23. Based on the said decisions I am satisfied that the Interested Party is properly joined to these proceedings.
24 In the instant application, the Applicant seeks stay execution of the decree in the primary suit pending the determination of this suit. However, whereas an insured may well be entitled to seek a declaration that its insurer is entitled to settle the claims covered under the insurance policy, that statutory right of action does not bar a person who is injured from executing the decree issued in his favour against the insured directly.

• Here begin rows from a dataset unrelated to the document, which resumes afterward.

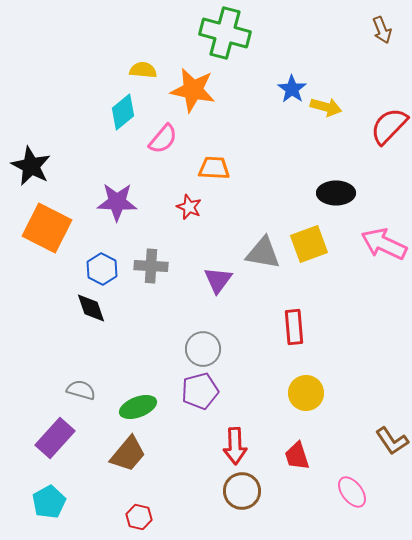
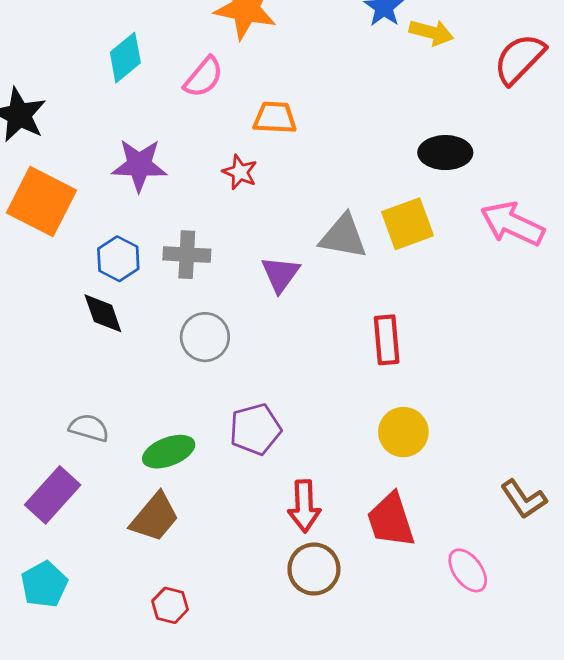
cyan diamond: (123, 112) -> (125, 58), moved
gray circle: (203, 349) -> (205, 337), moved
red trapezoid: (297, 456) -> (391, 520), size x1.4

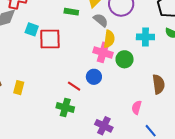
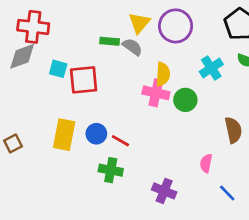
gray semicircle: (101, 20) -> (132, 47), moved
cyan cross: (145, 37) -> (211, 68), turned -30
blue circle: (94, 77) -> (96, 134), moved
yellow rectangle: (19, 88) -> (64, 135), moved, size x1.6

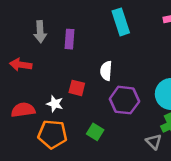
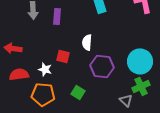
red arrow: (21, 65) -> (13, 48), moved

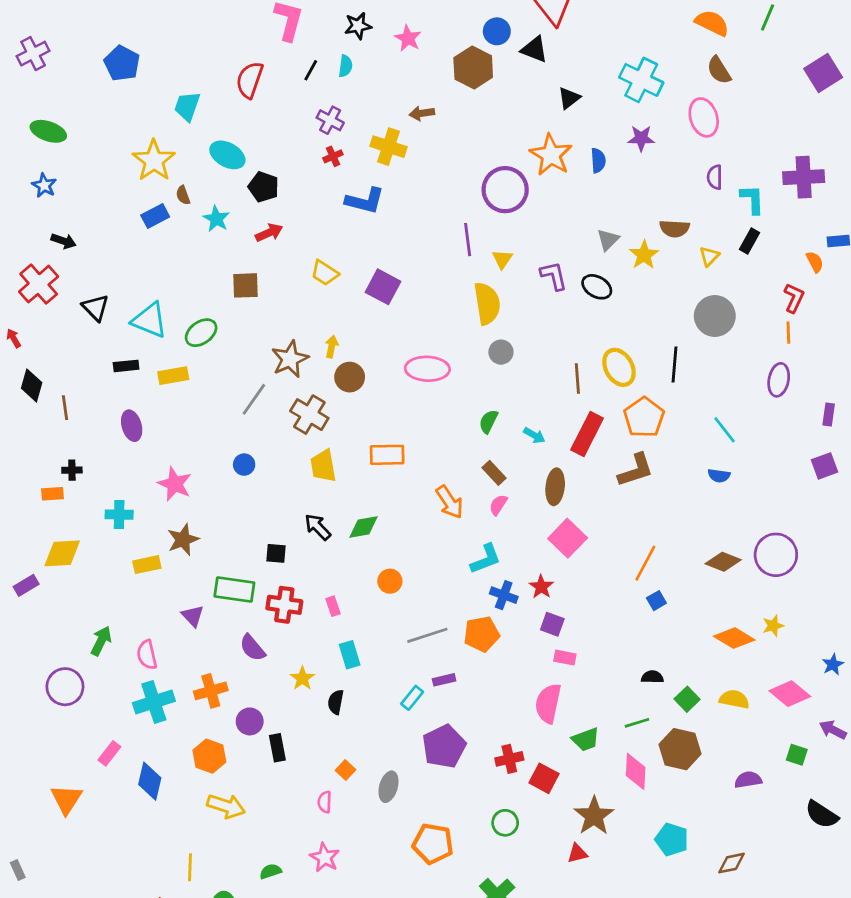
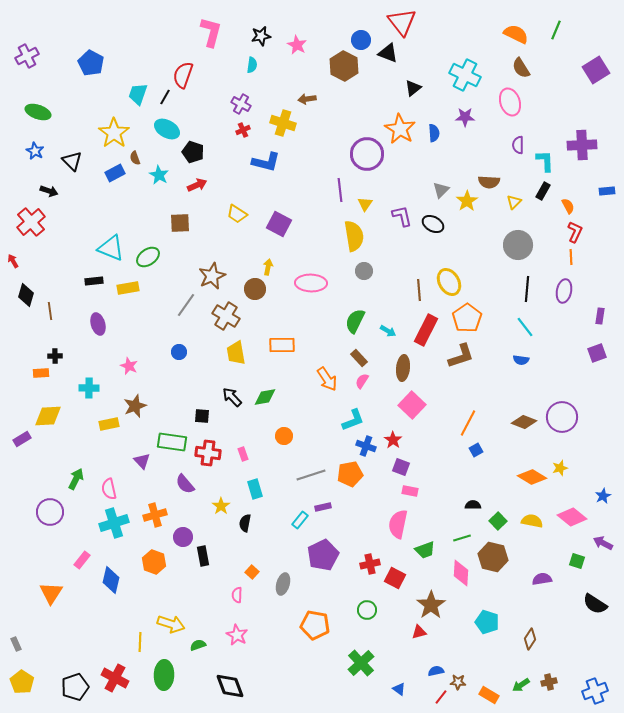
black line: (311, 70) -> (165, 97), moved
orange semicircle: (815, 262) -> (568, 206), moved
black triangle: (96, 308) -> (72, 161), moved
yellow arrow: (332, 347) -> (268, 267), moved
black line: (675, 365) -> (527, 289), moved
green semicircle: (488, 422) -> (355, 321), size x1.4
pink star: (175, 484) -> (129, 366), size x0.7
yellow arrow: (226, 806) -> (171, 624), moved
brown diamond: (731, 863) -> (530, 639), turned -45

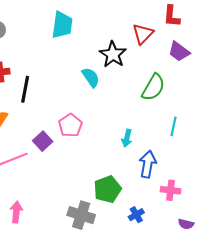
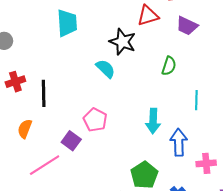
red triangle: (143, 34) -> (148, 16), turned 40
green semicircle: (153, 87) -> (169, 66), size x0.7
cyan arrow: (127, 138) -> (153, 121), size x1.4

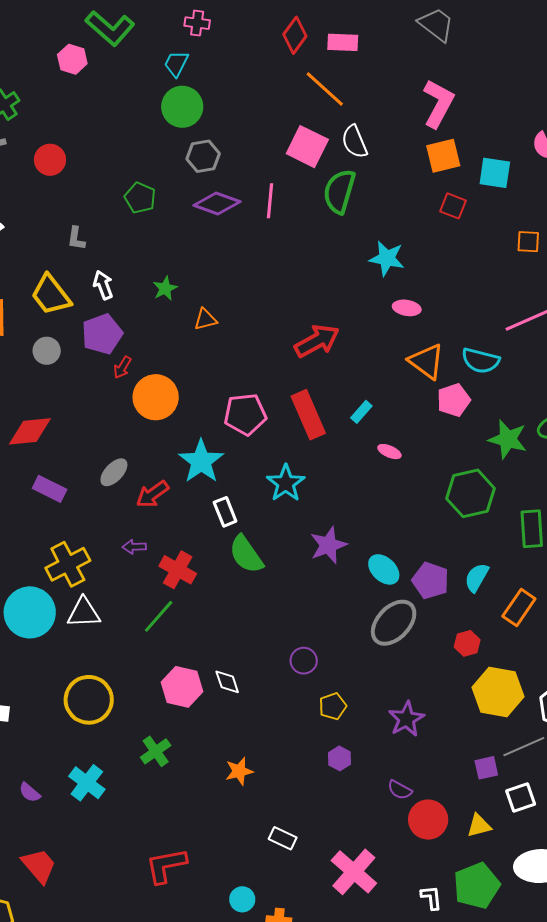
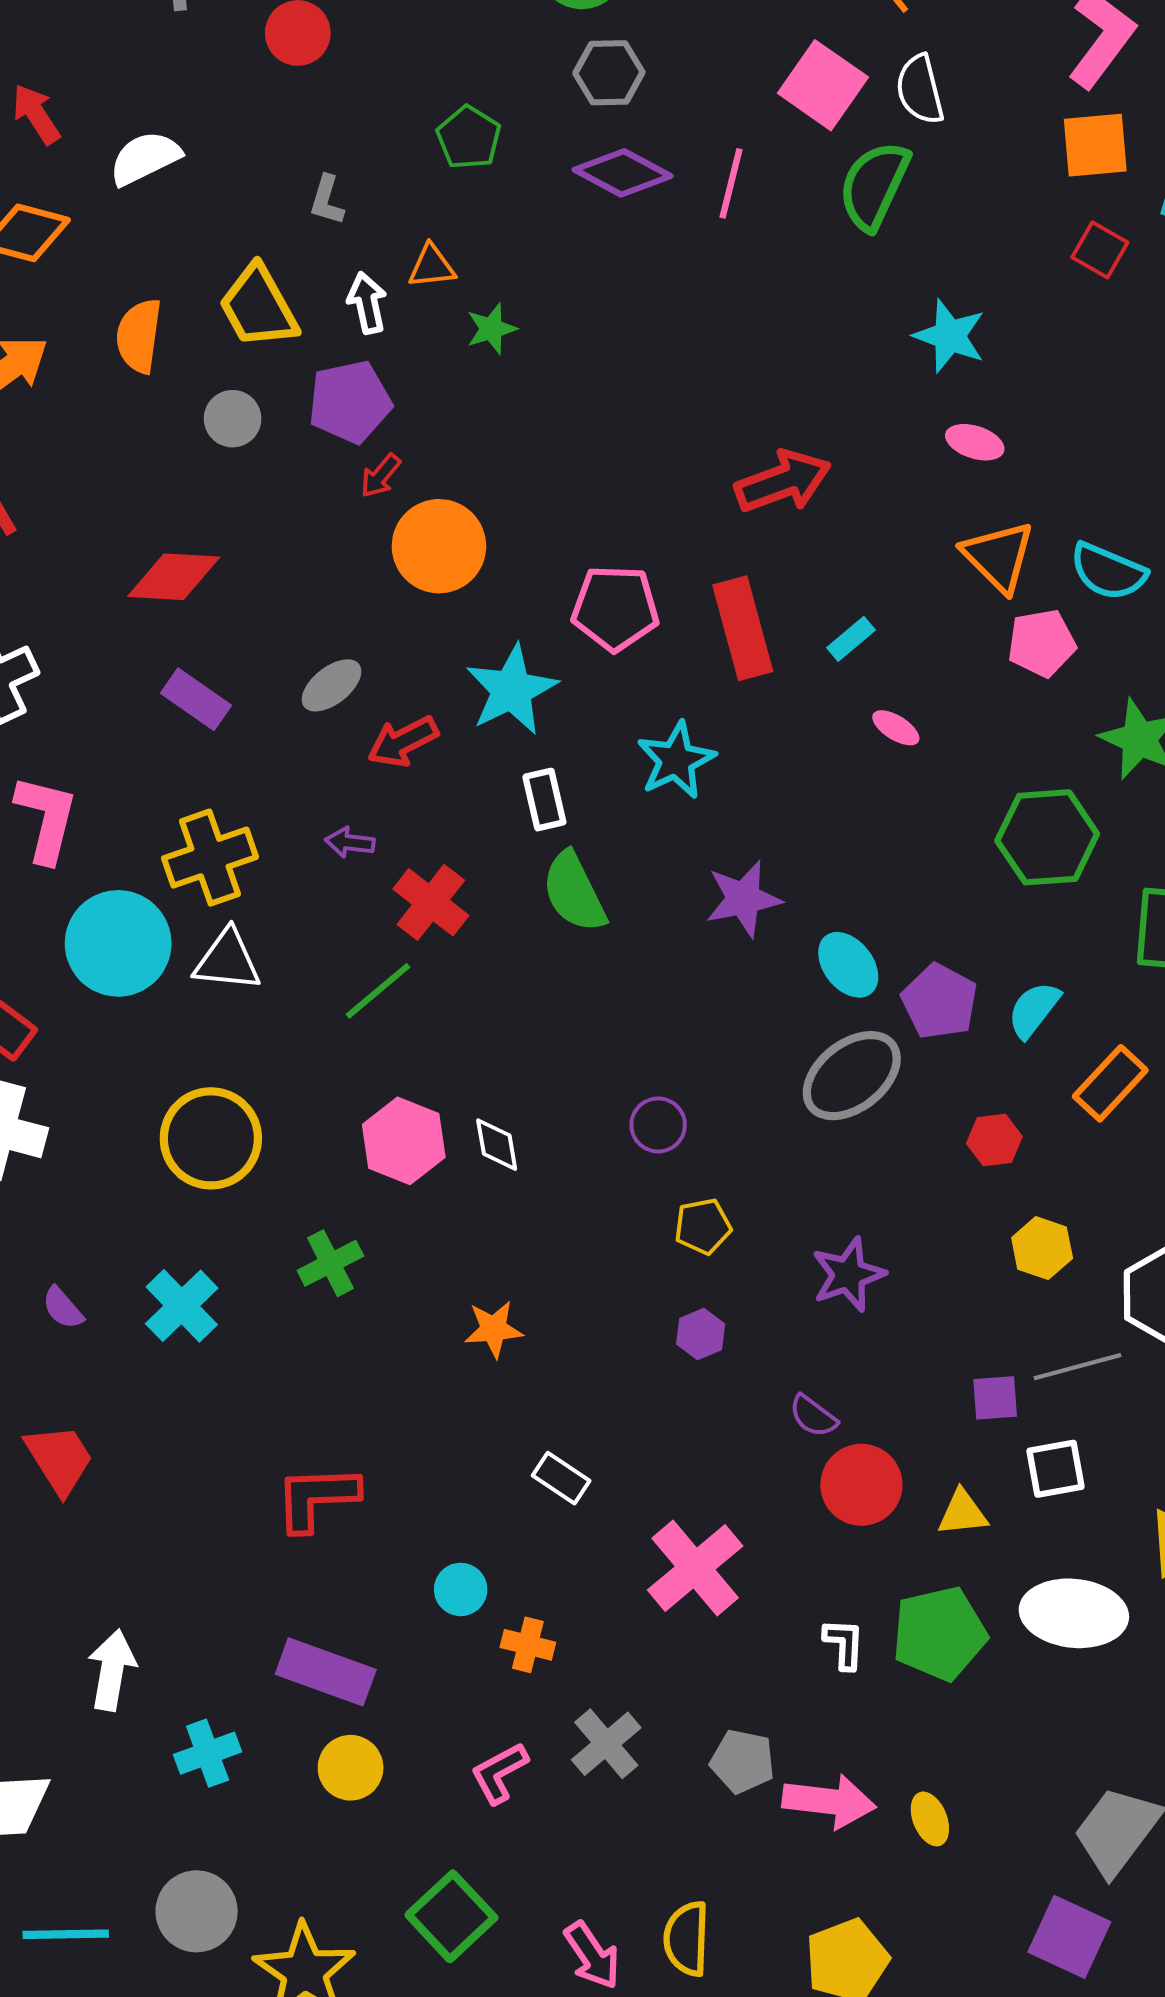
orange triangle: (205, 319) -> (432, 266), moved
yellow hexagon: (498, 692) -> (1042, 1248), size x0.6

25. However, one cannot close his eyes to the fact that the Applicant is in effect seeking that the Defendants pays the Interested Party the sum due to the Interested Party from the Applicant. Unless some measure of protection is given to the Applicant, his suit as presently framed may well be an academic exercise. To that limited extent I agree with the reasoning in the case of Charles Makenzi Wambua vs. Africa Merchant Assurance Co. Ltd & Another [2014] eKLR where the court stated as follows:
“Secondly, that unless such stay is granted, the intended suit shall be rendered nugatory. In my analysis, I have found that if stay is not granted, the court will be assisting the defendant to avoid a contract whose terms are dictated by statute, to compensate the interested parties herein then revert to the plaintiff to recoup any extra sums that they may have paid to third(interested) parties…Imust also consider whether granting the stay sought will in any way prejudice the interested parties who have opposed this application. The interested parties being persons covered under Section 4 (1) of the Act-Cap 405 Laws of Kenya, the liability of the defendant is preserved as against them and they could as well, sue the defendant by way of a declaratory suit to recover the sums due as per the decrees in their favor…However, the plaintiff has opted to carry that burden on their behalf. If the suit herein is determined in favor of the plaintiff, then the interested parties stand to benefit directly. They need not file any other declaratory suit against the defendant. For that reason therefore, time and resources, will also be saved for the interested parties. Therefore, no prejudice will be caused to them.”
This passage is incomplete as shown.